● About this task
Please set down all of the data below verbatim.

[Source data Boundary: Start]

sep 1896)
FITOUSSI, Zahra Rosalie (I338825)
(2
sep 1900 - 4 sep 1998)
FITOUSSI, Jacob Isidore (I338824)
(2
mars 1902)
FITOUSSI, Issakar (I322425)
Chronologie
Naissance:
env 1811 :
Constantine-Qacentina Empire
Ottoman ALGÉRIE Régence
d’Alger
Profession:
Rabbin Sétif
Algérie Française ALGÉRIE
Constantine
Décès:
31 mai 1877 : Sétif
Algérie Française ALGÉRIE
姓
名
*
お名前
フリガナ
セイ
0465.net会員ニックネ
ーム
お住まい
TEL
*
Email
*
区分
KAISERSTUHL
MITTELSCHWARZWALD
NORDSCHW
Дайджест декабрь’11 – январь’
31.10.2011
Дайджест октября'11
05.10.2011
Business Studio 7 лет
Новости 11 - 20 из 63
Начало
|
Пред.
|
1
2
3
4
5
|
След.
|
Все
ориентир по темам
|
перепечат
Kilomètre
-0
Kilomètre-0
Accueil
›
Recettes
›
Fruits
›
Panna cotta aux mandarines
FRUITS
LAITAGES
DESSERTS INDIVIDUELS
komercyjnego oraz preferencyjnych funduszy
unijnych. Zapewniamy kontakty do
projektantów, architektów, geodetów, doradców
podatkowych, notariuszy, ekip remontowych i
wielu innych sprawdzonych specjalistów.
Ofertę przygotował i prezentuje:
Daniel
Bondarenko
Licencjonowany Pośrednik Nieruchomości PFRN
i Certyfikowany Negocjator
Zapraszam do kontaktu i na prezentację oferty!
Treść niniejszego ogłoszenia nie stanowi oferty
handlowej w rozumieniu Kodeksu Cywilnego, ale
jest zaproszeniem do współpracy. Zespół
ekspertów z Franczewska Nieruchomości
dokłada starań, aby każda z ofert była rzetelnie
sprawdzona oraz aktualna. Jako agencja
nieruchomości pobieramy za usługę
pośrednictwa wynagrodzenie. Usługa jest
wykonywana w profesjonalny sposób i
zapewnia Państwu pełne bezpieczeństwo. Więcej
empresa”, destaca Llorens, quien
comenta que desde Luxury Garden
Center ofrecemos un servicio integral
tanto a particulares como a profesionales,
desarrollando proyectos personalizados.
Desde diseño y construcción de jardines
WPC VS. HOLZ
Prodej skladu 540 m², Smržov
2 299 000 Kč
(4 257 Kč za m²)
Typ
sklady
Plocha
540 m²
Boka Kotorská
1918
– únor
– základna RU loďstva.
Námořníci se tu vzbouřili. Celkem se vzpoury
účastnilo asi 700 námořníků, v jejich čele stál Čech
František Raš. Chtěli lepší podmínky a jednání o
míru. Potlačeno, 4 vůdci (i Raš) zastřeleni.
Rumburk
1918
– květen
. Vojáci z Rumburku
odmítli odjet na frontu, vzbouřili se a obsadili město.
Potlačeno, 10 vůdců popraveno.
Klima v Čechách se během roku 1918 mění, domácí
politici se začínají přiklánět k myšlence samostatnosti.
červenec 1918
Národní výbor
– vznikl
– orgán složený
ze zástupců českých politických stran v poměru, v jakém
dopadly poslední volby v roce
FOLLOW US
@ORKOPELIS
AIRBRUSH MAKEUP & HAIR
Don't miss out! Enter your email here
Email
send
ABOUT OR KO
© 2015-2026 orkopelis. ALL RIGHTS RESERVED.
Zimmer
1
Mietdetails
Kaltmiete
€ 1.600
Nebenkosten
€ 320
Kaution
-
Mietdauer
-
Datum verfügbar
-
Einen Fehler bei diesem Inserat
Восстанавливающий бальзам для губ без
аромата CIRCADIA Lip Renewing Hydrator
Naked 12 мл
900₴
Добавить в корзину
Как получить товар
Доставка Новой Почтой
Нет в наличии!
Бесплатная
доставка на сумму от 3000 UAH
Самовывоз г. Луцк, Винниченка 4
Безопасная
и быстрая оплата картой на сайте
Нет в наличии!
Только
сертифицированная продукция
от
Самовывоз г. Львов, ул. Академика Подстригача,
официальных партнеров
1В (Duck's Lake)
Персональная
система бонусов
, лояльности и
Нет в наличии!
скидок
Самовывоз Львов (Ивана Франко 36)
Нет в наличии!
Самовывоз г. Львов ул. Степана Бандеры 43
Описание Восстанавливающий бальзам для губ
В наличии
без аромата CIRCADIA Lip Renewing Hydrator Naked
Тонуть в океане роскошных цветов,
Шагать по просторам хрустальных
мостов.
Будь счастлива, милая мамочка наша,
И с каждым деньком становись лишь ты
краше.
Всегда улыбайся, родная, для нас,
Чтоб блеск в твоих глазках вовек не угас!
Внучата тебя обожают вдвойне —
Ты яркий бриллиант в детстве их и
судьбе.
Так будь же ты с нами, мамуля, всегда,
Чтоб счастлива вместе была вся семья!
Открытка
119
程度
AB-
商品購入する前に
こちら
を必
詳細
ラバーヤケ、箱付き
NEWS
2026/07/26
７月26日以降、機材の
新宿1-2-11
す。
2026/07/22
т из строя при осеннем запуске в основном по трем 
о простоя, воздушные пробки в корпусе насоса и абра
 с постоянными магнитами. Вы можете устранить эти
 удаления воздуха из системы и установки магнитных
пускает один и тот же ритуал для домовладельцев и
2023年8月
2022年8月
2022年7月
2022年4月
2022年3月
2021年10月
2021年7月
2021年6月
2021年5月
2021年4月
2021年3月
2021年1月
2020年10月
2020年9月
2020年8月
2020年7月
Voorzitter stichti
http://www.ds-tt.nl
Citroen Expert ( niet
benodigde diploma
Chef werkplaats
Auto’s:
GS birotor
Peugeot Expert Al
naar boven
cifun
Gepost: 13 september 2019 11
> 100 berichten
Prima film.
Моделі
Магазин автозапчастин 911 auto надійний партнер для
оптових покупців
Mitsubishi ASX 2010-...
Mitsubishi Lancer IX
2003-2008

[Source data Boundary: End]

● Expected output
sep 1896)
FITOUSSI, Zahra Rosalie (I338825)
(2
sep 1900 - 4 sep 1998)
FITOUSSI, Jacob Isidore (I338824)
(2
mars 1902)
FITOUSSI, Issakar (I322425)
Chronologie
Naissance:
env 1811 :
Constantine-Qacentina Empire
Ottoman ALGÉRIE Régence
d’Alger
Profession:
Rabbin Sétif
Algérie Française ALGÉRIE
Constantine
Décès:
31 mai 1877 : Sétif
Algérie Française ALGÉRIE
姓
名
*
お名前
フリガナ
セイ
0465.net会員ニックネ
ーム
お住まい
TEL
*
Email
*
区分
KAISERSTUHL
MITTELSCHWARZWALD
NORDSCHW
Дайджест декабрь’11 – январь’
31.10.2011
Дайджест октября'11
05.10.2011
Business Studio 7 лет
Новости 11 - 20 из 63
Начало
|
Пред.
|
1
2
3
4
5
|
След.
|
Все
ориентир по темам
|
перепечат
Kilomètre
-0
Kilomètre-0
Accueil
›
Recettes
›
Fruits
›
Panna cotta aux mandarines
FRUITS
LAITAGES
DESSERTS INDIVIDUELS
komercyjnego oraz preferencyjnych funduszy
unijnych. Zapewniamy kontakty do
projektantów, architektów, geodetów, doradców
podatkowych, notariuszy, ekip remontowych i
wielu innych sprawdzonych specjalistów.
Ofertę przygotował i prezentuje:
Daniel
Bondarenko
Licencjonowany Pośrednik Nieruchomości PFRN
i Certyfikowany Negocjator
Zapraszam do kontaktu i na prezentację oferty!
Treść niniejszego ogłoszenia nie stanowi oferty
handlowej w rozumieniu Kodeksu Cywilnego, ale
jest zaproszeniem do współpracy. Zespół
ekspertów z Franczewska Nieruchomości
dokłada starań, aby każda z ofert była rzetelnie
sprawdzona oraz aktualna. Jako agencja
nieruchomości pobieramy za usługę
pośrednictwa wynagrodzenie. Usługa jest
wykonywana w profesjonalny sposób i
zapewnia Państwu pełne bezpieczeństwo. Więcej
empresa”, destaca Llorens, quien
comenta que desde Luxury Garden
Center ofrecemos un servicio integral
tanto a particulares como a profesionales,
desarrollando proyectos personalizados.
Desde diseño y construcción de jardines
WPC VS. HOLZ
Prodej skladu 540 m², Smržov
2 299 000 Kč
(4 257 Kč za m²)
Typ
sklady
Plocha
540 m²
Boka Kotorská
1918
– únor
– základna RU loďstva.
Námořníci se tu vzbouřili. Celkem se vzpoury
účastnilo asi 700 námořníků, v jejich čele stál Čech
František Raš. Chtěli lepší podmínky a jednání o
míru. Potlačeno, 4 vůdci (i Raš) zastřeleni.
Rumburk
1918
– květen
. Vojáci z Rumburku
odmítli odjet na frontu, vzbouřili se a obsadili město.
Potlačeno, 10 vůdců popraveno.
Klima v Čechách se během roku 1918 mění, domácí
politici se začínají přiklánět k myšlence samostatnosti.
červenec 1918
Národní výbor
– vznikl
– orgán složený
ze zástupců českých politických stran v poměru, v jakém
dopadly poslední volby v roce
FOLLOW US
@ORKOPELIS
AIRBRUSH MAKEUP & HAIR
Don't miss out! Enter your email here
Email
send
ABOUT OR KO
© 2015-2026 orkopelis. ALL RIGHTS RESERVED.
Zimmer
1
Mietdetails
Kaltmiete
€ 1.600
Nebenkosten
€ 320
Kaution
-
Mietdauer
-
Datum verfügbar
-
Einen Fehler bei diesem Inserat
Восстанавливающий бальзам для губ без
аромата CIRCADIA Lip Renewing Hydrator
Naked 12 мл
900₴
Добавить в корзину
Как получить товар
Доставка Новой Почтой
Нет в наличии!
Бесплатная
доставка на сумму от 3000 UAH
Самовывоз г. Луцк, Винниченка 4
Безопасная
и быстрая оплата картой на сайте
Нет в наличии!
Только
сертифицированная продукция
от
Самовывоз г. Львов, ул. Академика Подстригача,
официальных партнеров
1В (Duck's Lake)
Персональная
система бонусов
, лояльности и
Нет в наличии!
скидок
Самовывоз Львов (Ивана Франко 36)
Нет в наличии!
Самовывоз г. Львов ул. Степана Бандеры 43
Описание Восстанавливающий бальзам для губ
В наличии
без аромата CIRCADIA Lip Renewing Hydrator Naked
Тонуть в океане роскошных цветов,
Шагать по просторам хрустальных
мостов.
Будь счастлива, милая мамочка наша,
И с каждым деньком становись лишь ты
краше.
Всегда улыбайся, родная, для нас,
Чтоб блеск в твоих глазках вовек не угас!
Внучата тебя обожают вдвойне —
Ты яркий бриллиант в детстве их и
судьбе.
Так будь же ты с нами, мамуля, всегда,
Чтоб счастлива вместе была вся семья!
Открытка
119
程度
AB-
商品購入する前に
こちら
を必
詳細
ラバーヤケ、箱付き
NEWS
2026/07/26
７月26日以降、機材の
新宿1-2-11
す。
2026/07/22
т из строя при осеннем запуске в основном по трем 
о простоя, воздушные пробки в корпусе насоса и абра
 с постоянными магнитами. Вы можете устранить эти
 удаления воздуха из системы и установки магнитных
пускает один и тот же ритуал для домовладельцев и
2023年8月
2022年8月
2022年7月
2022年4月
2022年3月
2021年10月
2021年7月
2021年6月
2021年5月
2021年4月
2021年3月
2021年1月
2020年10月
2020年9月
2020年8月
2020年7月
Voorzitter stichti
http://www.ds-tt.nl
Citroen Expert ( niet
benodigde diploma
Chef werkplaats
Auto’s:
GS birotor
Peugeot Expert Al
naar boven
cifun
Gepost: 13 september 2019 11
> 100 berichten
Prima film.
Моделі
Магазин автозапчастин 911 auto надійний партнер для
оптових покупців
Mitsubishi ASX 2010-...
Mitsubishi Lancer IX
2003-2008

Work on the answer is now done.